According to Vladimir Putin's press secretary, the issue is out of Kremlin's competence
Heidrun and Andreas Anschlag seen in court, July 2013 EPA/MARIJAN MURAT
Heidrun and Andreas Anschlag seen in court, July 2013

MOSCOW, June 4. /TASS/. Kremlin spokesman Dmitry Peskov said on Thursday he did not think the Kremlin should comment on the release in Germany of an inmate convicted for espionage for Russia.

"This issue is hardly falling within our competence and our powers," he told reporters. "I don’t think we are the right address for asking these questions," Peskov said, adding that he had for the first time heard about that incident from reporters’ queries. "That is why I cannot say anything," he added.

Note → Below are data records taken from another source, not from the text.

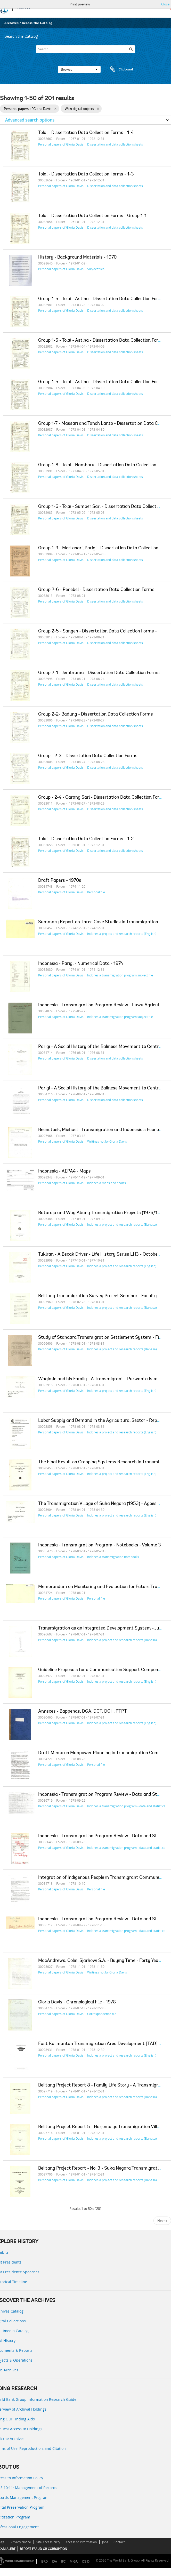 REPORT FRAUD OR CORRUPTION (43, 2549)
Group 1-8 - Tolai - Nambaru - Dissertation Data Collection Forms (104, 465)
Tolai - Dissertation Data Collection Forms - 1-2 (86, 839)
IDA (54, 2561)
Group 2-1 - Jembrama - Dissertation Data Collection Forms (99, 673)
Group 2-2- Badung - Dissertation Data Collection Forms (95, 714)
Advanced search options (29, 120)
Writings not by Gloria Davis (107, 1141)
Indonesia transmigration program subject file (120, 975)
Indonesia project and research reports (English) (121, 934)
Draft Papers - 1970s (59, 880)
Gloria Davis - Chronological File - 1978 (77, 2002)
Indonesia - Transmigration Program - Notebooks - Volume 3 (99, 1545)
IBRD (44, 2561)
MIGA (74, 2561)
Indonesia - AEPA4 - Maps (64, 1171)
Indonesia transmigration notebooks (113, 1557)
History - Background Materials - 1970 (77, 257)
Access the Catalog (37, 23)
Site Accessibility (48, 2542)
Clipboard (119, 69)
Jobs (105, 2542)
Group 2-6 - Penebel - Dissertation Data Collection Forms (96, 590)
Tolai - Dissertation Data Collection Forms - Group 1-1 (92, 216)
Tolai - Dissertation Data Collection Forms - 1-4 (86, 133)
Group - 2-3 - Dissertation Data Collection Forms (87, 756)
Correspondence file (101, 2014)
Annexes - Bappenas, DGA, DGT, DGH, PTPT (82, 1711)
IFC (63, 2561)
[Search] (85, 49)
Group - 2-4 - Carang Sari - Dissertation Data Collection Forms (102, 797)
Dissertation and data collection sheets (115, 144)
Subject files (95, 269)
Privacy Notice (21, 2542)
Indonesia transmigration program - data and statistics (126, 1806)
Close (165, 4)
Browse (79, 69)
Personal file (96, 892)
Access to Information (81, 2542)
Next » (162, 2220)
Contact (119, 2542)
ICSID (85, 2561)
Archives (11, 23)
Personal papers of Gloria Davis (61, 144)
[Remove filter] (55, 108)
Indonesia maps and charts (106, 1183)
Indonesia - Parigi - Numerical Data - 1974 (80, 963)
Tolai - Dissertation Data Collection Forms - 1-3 (86, 174)
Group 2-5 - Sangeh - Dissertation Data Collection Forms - (97, 631)
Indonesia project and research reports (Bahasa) (122, 1224) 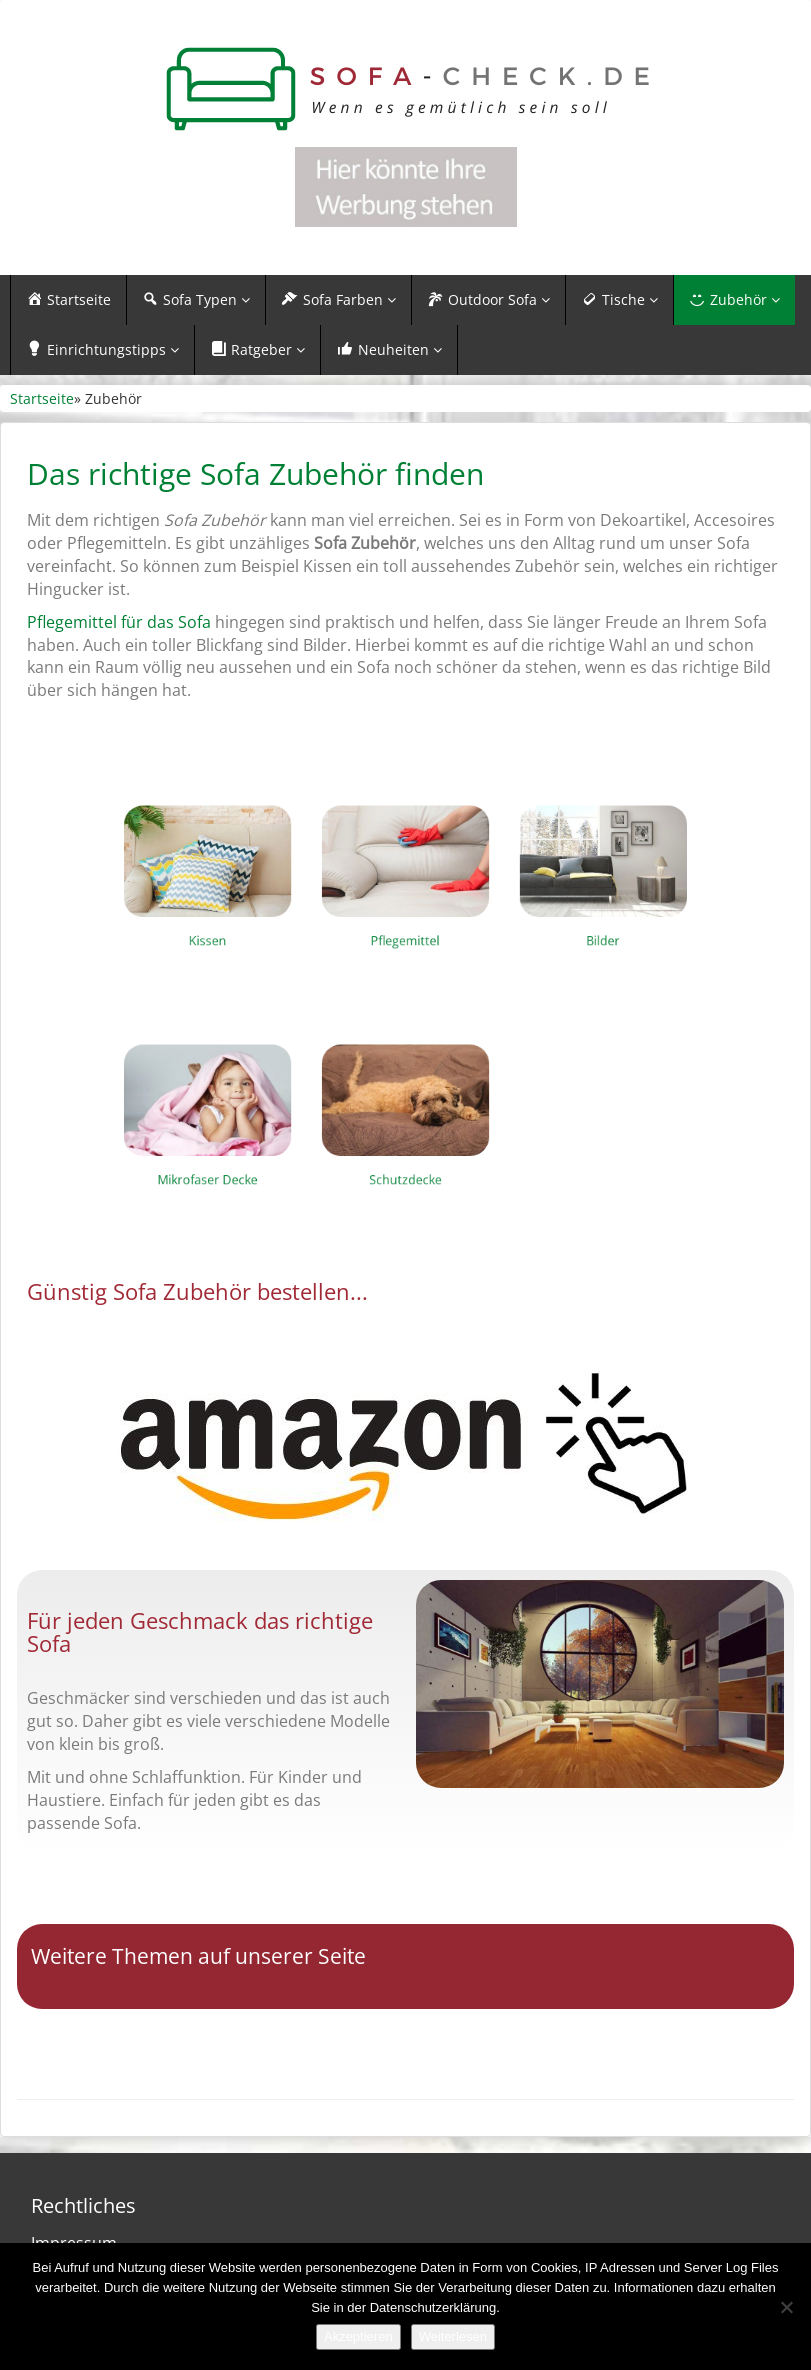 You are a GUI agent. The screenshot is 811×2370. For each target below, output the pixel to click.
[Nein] (786, 2307)
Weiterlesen (453, 2336)
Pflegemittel (406, 918)
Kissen (285, 918)
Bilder (526, 918)
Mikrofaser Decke (285, 1157)
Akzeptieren (358, 2336)
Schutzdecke (405, 1157)
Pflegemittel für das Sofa (119, 622)
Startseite (42, 398) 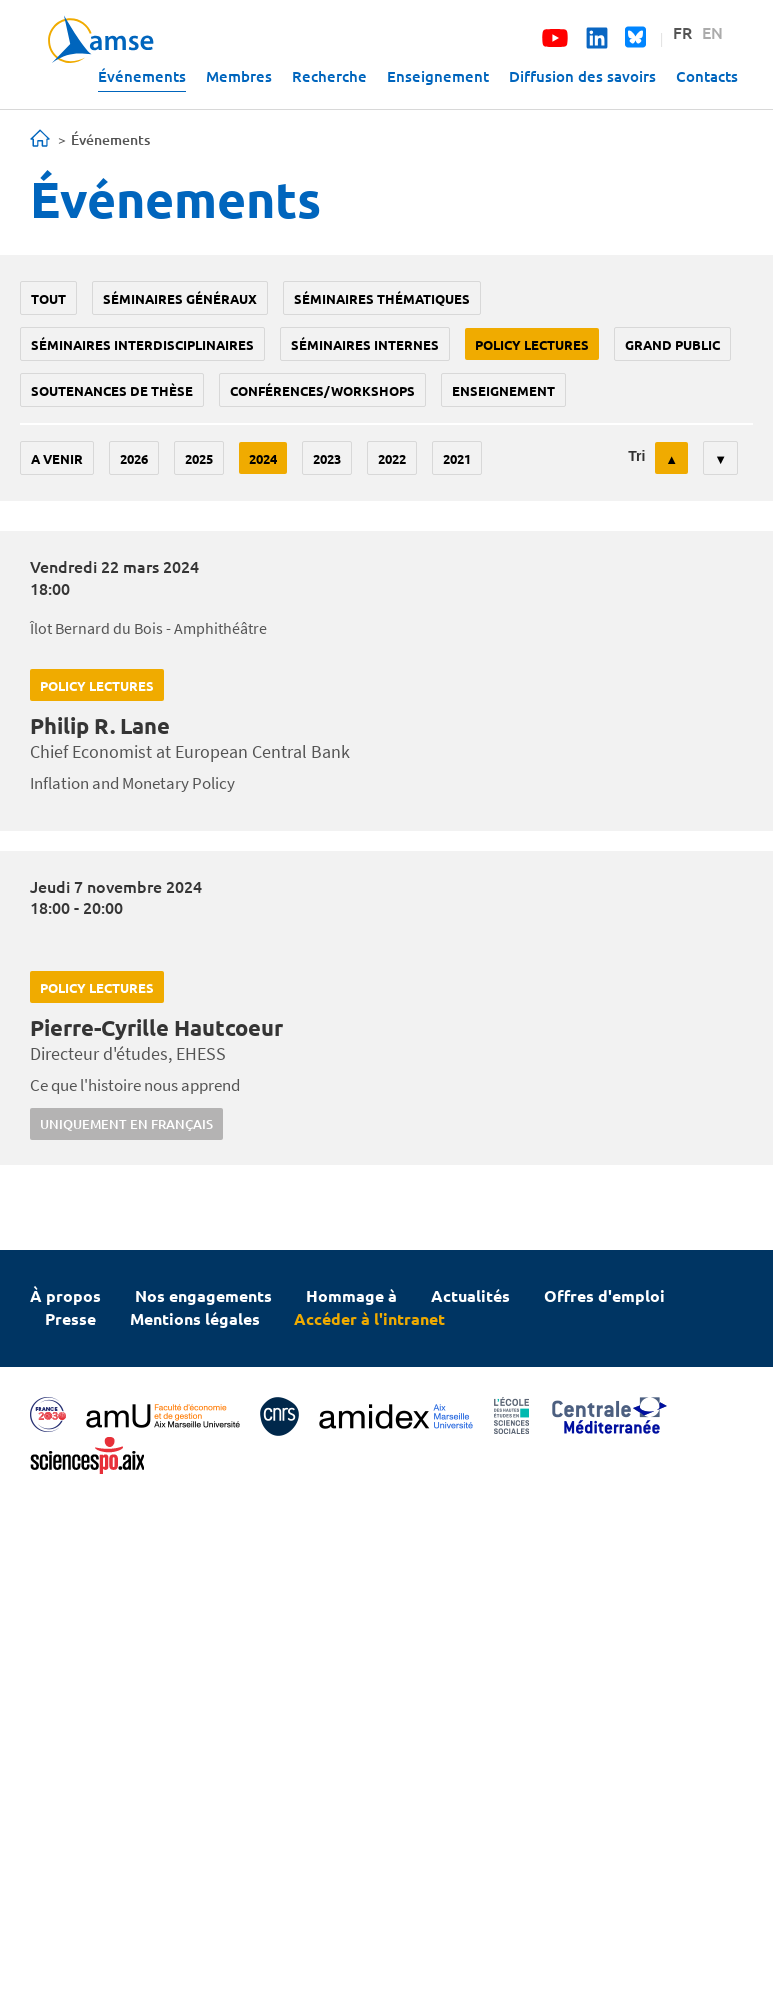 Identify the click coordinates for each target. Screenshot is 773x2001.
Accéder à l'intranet (369, 1318)
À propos (65, 1295)
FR (682, 32)
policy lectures (532, 344)
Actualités (470, 1295)
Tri (636, 456)
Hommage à (351, 1295)
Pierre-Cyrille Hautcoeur (156, 1027)
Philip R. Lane (100, 725)
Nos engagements (203, 1295)
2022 (392, 458)
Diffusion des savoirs (582, 76)
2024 (263, 458)
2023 (327, 458)
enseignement (503, 390)
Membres (239, 76)
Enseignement (438, 76)
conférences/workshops (322, 390)
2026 (134, 458)
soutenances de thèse (112, 390)
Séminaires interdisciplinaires (142, 344)
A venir (57, 458)
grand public (672, 344)
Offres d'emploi (604, 1295)
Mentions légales (195, 1318)
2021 (457, 458)
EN (712, 32)
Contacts (707, 76)
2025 (199, 458)
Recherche (329, 76)
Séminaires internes (365, 344)
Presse (70, 1318)
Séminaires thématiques (382, 298)
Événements (142, 76)
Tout (48, 298)
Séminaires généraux (180, 298) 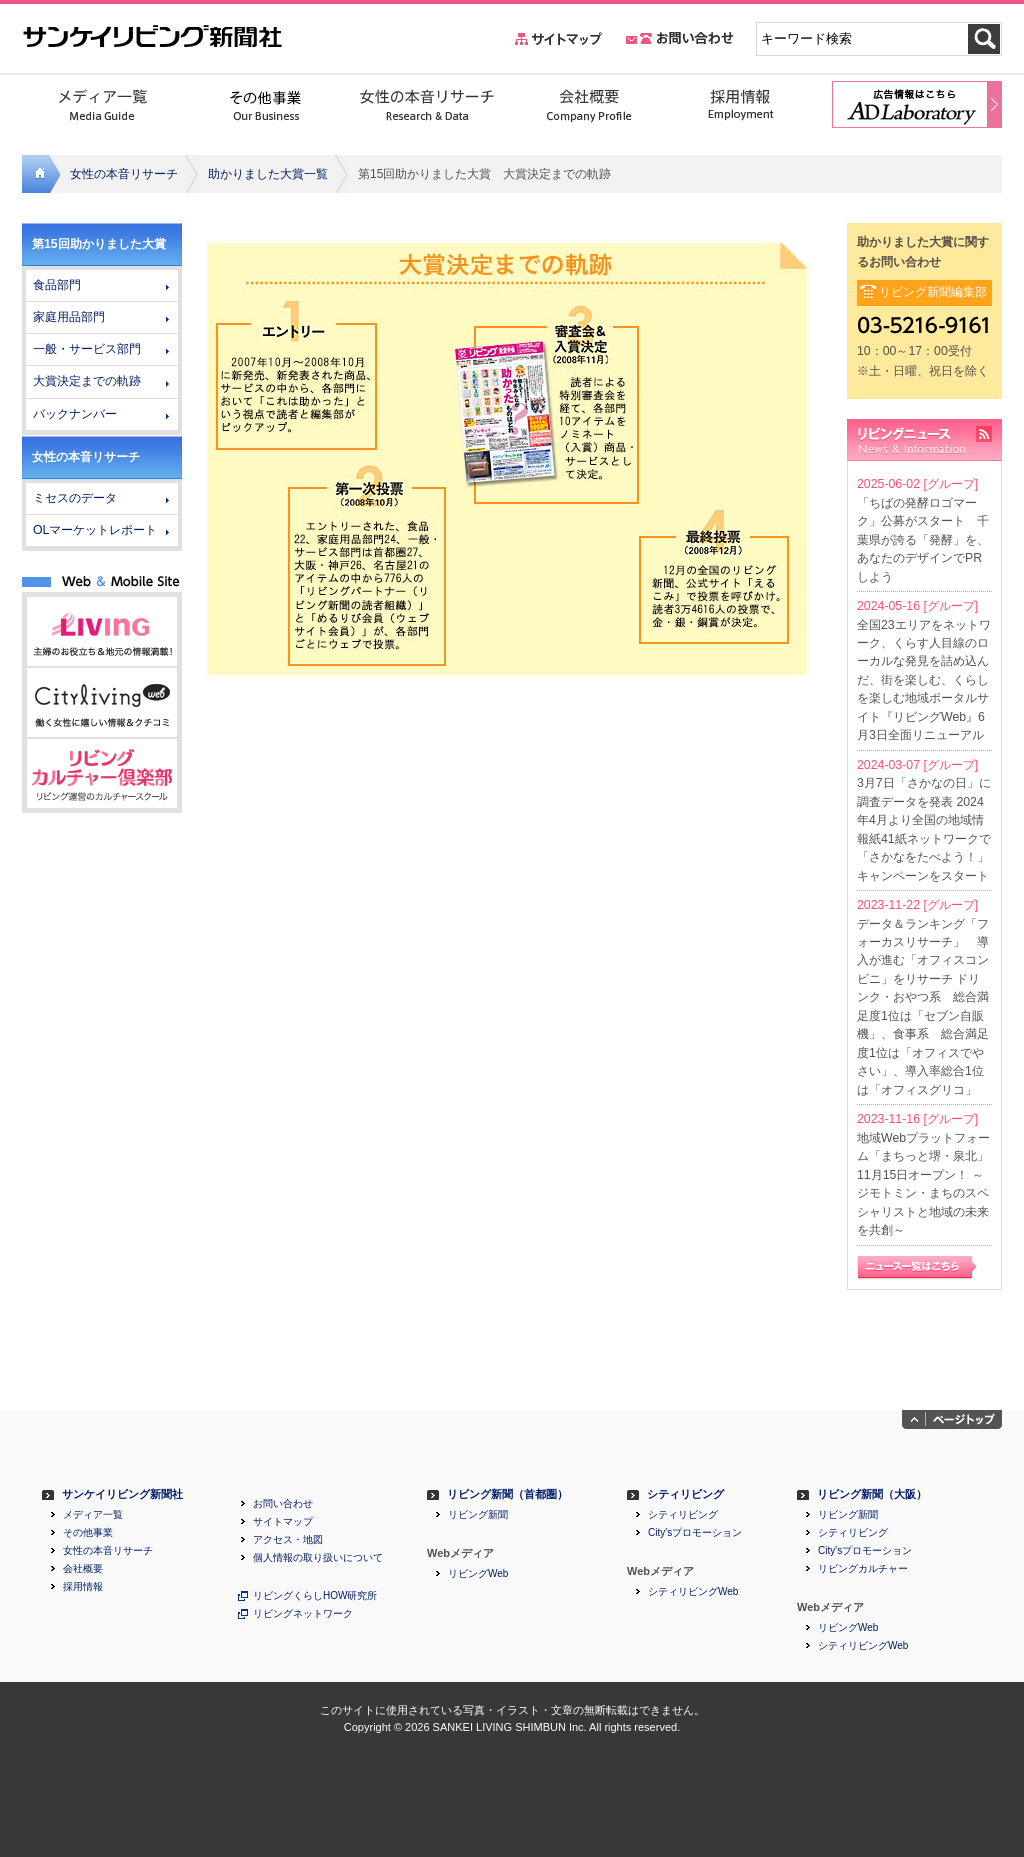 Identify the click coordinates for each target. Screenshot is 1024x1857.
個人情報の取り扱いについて (318, 1558)
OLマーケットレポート (95, 530)
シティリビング (685, 1494)
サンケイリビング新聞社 (122, 1494)
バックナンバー (75, 414)
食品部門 (57, 285)
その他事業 (88, 1533)
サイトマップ (283, 1522)
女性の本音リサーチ (124, 174)
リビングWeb (478, 1574)
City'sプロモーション (695, 1533)
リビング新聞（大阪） (872, 1494)
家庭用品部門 (69, 317)
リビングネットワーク (303, 1614)
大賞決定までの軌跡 (87, 381)
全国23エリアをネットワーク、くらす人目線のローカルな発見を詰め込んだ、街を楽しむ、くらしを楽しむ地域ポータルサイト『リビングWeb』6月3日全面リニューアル (924, 680)
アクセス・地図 (288, 1540)
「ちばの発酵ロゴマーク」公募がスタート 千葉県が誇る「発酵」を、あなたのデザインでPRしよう (923, 540)
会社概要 (83, 1569)
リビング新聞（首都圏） (507, 1494)
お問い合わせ (283, 1504)
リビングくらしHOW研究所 (315, 1596)
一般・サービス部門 (87, 349)
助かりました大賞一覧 (268, 174)
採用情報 (83, 1587)
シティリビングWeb (693, 1592)
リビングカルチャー (863, 1569)
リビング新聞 (478, 1515)
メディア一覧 (93, 1515)
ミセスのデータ (75, 498)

On Wednesday, German media reported that a man sentenced in Germany to 6.5 years in jail for espionage in the interests of the Russian foreign intelligence service had been released from custody and sent home.

In 2013, the man, Andreas Anschlag, and his wife Heidrun were sentenced to 6.5 and 5.5 years in jail by the Stuttgart court, the federal state of Baden-Wuertemberg.

According to the German law enforcers, Andreas and Heidrun Anschlag acted as intelligence agents of the USSR and then of the Russian Federation. Specifically, they furnished Moscow with hundreds of documents and reports on the EU and NATO’s military and political strategies, with particular accent on Afghanistan, Kosovo and Libya.

The Anschlags’ addressee in Moscow was the state foreign intelligence service SVR.

To transmit their reports to Russia, the couple used satellite communication channels and the Internet sites where they allegedly uploaded encoded messages.

Prosecution claimed Andreas and Heidrun received a remuneration of around €100,000 a year for their activity.

Over the twenty-five or so years of their operations, the couple changed the places of permanent residence four times. The operatives of German secret services detained Heidrun in October 2011 in the couple’s private house in Michelbach and Andreas was arrested later on the same day 75 km away from Stuttgart.

German prosecutors said Andreas arrived in Germany from Mexico in 1988 and Heidrun joined him two years later. At the moment, they had Austrian passports issued in their names in 1984 where the ‘place of birth’ boxes contained the names of Latin American countries.

In 1990, the couple officially got married in Austria. The Germans believe, however, that both spouses are Russians in reality and have Russian names.

German media called the Anschlag spouses trial one of the most spectacular spy cases since the end of the Cold War.